Winner of "Akamai Security Challenge" and "MITRE Cyber Phishing Challenge" at ShellHacks 2019.
https://devpost.com/software/fish-the-phish
The world has increasingly become dependent on the internet for a majority of its tasks and has become an indispensable part of our daily lives. Therefore it comes as no surprise that many institutions implement various security measures to mitigate and also prevent the cyber-security attacks. Phishing is one of the many security attacks of this spectrum. In the above attack, a user wants to gain customer-sensitive information, by masquerading as a legitimate website.
We completed this project as a part of MITRE cyber phishing challenge at ShellHacks 2019. We were given a small dataset of less than 5000 samples which had URLs, and lifetime details (3 features) of certain websites.
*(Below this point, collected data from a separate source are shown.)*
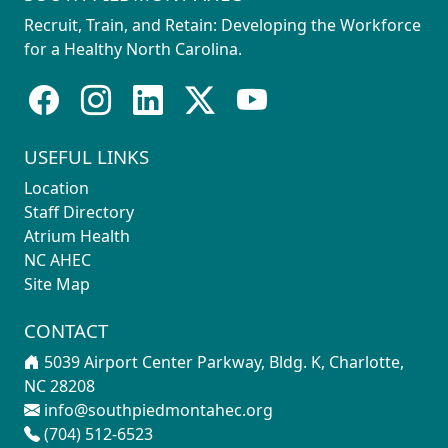
Recruit, Train, and Retain: Developing the Workforce
for a Healthy North Carolina.
USEFUL LINKS
Location
Staff Directory
Atrium Health
NC AHEC
Site Map
CONTACT
5039 Airport Center Parkway, Bldg. K, Charlotte,
NC 28208
info@southpiedmontahec.org
(704) 512-6523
Our goal was to perform exploratory data analysis to explain feature relevance, extract more features through feature engineering and train machine learning models to detect phishing links in an unseen test dataset.
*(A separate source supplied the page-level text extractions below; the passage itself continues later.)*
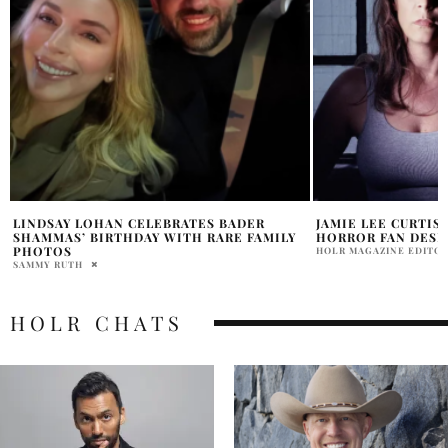
JAMIE LEE CURTIS ADMITS SHE’S NOT A
THE BEAR JEREMY
HORROR FAN DESPITE ICON STATUS
WIN
HOLR MAGAZINE EDITORIAL
ALLY SHEEDY
HOLR CHATS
We used an ensemble of machine learning models such as Random Forests, K-nearest neighbors, Decision trees, Logistic regression and Adaptive Boosting with decision trees to build our model and developed an algorithm for dynamic optimal model selection for two different set of features and combined the results from various models to build final phishing detection model. Our approach resulted in an F1-score of more than 92% on an unseen test dataset that MITRE used to judge a number of submissions in their track.